Clearly there’s a balance to be struck between increasing the power of the hypothesis test (i.e. increasing the probability of rejecting the null hypothesis when the alternative hypothesis is true) and controlling for false positives.

Testing multiple hypotheses with the Benjamini-Hochberg procedure

Instead of trying to control for the family-wise error rate, you can instead try to control for the false discovery rate which is the proportion of all the hypothesis tests identified as having statistically significant results that actually don’t have statistically significant results. In other words, the false discovery rate is equal to FP/(FP + TP).

Controlling for the false discovery rate should help you identify as many hypothesis tests with statistically significant results as possible, but still try to keep a relatively low proportion of false positives. Like $\alpha$ which controls the false positive rate, we similarly use another significance level, $\beta$, which controls the false discovery rate.

The procedure you can use to control the false discovery rate is called the Benjamini-Hochberg procedure. You first choose a $\beta$, the significance level for the false discovery rate. Then calculate the p-values for all null hypothesis tests performed and sort from lowest to highest with $i$ being the index of the p-value in the list.

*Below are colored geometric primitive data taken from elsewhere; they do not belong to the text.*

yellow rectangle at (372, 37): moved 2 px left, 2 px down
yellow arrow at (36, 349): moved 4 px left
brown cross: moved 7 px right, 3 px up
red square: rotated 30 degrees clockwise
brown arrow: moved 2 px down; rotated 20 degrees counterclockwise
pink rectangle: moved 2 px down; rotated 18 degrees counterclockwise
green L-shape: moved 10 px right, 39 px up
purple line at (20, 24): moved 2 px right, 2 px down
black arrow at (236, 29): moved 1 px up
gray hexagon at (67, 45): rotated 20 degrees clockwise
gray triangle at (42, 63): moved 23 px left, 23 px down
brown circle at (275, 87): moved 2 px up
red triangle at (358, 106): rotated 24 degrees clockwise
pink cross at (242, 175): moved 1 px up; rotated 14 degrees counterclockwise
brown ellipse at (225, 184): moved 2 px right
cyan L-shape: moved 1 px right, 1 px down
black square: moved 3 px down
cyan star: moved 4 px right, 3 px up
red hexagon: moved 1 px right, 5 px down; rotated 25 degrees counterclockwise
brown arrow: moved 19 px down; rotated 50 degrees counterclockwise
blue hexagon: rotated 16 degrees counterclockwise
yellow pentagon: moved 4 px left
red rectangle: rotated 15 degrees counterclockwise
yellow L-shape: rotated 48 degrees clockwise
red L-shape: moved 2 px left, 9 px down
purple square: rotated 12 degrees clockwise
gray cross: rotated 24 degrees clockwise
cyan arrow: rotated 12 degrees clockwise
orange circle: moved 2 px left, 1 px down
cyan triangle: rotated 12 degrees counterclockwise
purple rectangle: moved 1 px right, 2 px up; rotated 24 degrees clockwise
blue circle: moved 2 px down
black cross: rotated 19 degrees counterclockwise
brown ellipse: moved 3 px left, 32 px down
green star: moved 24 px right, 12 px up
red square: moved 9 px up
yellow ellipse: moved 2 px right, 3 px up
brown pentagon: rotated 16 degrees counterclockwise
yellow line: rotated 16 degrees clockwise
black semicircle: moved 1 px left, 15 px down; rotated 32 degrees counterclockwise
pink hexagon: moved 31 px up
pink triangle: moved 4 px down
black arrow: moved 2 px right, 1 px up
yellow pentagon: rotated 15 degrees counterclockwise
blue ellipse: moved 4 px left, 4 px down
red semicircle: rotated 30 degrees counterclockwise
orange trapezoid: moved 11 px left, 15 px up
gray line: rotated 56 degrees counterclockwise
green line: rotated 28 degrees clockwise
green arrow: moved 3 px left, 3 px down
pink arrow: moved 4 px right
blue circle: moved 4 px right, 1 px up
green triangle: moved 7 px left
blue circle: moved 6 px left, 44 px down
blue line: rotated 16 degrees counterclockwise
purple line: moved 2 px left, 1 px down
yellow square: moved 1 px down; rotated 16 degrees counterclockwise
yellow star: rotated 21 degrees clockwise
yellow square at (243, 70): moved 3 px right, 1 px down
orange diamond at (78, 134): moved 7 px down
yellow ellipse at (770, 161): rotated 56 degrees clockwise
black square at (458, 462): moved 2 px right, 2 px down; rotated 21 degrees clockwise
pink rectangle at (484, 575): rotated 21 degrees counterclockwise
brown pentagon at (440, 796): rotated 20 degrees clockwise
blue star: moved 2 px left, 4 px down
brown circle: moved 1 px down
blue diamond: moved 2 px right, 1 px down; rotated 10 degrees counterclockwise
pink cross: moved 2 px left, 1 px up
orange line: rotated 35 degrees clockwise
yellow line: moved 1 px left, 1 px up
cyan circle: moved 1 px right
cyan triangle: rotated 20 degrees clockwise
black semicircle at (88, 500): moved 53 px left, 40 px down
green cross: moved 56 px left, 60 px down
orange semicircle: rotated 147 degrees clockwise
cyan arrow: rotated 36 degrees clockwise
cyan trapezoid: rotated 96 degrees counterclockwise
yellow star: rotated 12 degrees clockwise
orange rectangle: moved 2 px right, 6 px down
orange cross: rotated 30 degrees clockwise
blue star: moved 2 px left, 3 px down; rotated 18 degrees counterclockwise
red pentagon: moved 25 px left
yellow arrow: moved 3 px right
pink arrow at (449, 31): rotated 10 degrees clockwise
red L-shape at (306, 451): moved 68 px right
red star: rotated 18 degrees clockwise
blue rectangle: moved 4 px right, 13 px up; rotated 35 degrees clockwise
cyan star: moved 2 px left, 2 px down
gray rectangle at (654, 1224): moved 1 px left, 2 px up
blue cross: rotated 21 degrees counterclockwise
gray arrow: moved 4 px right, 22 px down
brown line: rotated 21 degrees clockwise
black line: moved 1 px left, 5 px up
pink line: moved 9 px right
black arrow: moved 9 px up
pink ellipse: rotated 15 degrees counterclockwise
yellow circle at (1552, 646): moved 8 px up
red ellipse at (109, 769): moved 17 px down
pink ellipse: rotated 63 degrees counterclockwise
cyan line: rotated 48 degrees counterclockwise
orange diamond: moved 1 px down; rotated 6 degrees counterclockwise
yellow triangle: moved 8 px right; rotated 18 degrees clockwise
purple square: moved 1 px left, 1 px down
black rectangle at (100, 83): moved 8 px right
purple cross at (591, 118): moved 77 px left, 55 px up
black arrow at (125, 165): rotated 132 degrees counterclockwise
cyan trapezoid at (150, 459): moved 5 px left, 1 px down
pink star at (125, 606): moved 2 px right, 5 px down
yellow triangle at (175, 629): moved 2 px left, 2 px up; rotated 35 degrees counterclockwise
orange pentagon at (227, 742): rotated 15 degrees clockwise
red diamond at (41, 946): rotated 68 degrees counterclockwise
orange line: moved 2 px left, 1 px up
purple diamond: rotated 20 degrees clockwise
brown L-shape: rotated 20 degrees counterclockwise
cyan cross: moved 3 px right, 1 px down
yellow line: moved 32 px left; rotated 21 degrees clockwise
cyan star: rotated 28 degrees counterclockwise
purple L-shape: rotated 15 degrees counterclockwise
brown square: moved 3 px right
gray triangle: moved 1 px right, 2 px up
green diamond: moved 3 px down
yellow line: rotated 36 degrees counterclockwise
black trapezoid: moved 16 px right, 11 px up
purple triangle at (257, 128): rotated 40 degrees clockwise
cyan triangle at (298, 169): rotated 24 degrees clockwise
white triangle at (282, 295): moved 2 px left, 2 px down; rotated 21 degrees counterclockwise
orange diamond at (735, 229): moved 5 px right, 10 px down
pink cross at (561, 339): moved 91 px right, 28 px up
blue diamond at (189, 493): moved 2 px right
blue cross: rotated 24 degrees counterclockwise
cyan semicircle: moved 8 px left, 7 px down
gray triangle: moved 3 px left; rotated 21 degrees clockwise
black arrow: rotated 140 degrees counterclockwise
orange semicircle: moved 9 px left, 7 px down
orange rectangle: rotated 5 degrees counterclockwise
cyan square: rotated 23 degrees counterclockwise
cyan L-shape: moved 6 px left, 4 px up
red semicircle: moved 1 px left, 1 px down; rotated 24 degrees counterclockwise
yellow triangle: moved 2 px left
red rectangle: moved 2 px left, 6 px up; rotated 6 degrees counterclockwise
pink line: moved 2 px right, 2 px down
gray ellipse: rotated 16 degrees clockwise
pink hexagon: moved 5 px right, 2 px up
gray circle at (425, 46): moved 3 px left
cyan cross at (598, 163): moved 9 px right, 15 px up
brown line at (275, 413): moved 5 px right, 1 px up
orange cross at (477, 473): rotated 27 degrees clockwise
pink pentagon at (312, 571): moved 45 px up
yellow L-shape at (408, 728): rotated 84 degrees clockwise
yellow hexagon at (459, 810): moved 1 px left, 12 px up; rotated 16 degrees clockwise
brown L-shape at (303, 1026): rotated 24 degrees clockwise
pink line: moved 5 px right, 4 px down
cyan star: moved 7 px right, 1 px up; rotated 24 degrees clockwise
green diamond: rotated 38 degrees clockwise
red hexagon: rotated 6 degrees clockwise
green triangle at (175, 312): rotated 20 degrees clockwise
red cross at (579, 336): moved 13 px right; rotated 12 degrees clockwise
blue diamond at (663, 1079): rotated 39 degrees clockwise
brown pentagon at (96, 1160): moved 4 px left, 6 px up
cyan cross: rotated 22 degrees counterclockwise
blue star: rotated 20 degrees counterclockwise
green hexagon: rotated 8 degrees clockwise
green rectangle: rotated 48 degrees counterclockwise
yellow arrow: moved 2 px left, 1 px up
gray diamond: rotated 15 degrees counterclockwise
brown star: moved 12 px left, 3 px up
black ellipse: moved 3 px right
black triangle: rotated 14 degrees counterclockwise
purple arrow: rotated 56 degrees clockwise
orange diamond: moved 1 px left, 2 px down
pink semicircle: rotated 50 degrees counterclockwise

Now find the index, $k$, of the largest p-value such that it’s less than or equal to $\frac{i}{m} \beta$ where $m$ is the number of null hypothesis tests performed. All null hypothesis tests with p-value index $i <= k$ are considered statistically significant by the Benjamini-Hochberg procedure.

Conclusion

As you can see, doing good science does not just involve performing a null hypothesis test and publishing your findings when you get a p-value less than or equal to 5%. There are ways to misinterpret p-values, to tweak data to get the right p-value for a hypothesis that you’re convinced of, and to perform enough tests with different samples of data until you get the desired p-value.

But now that you you’re aware of the potholes and are armed with some ways to avoid them, I hope it helps you improve the quality of your research and get you closer to the truth.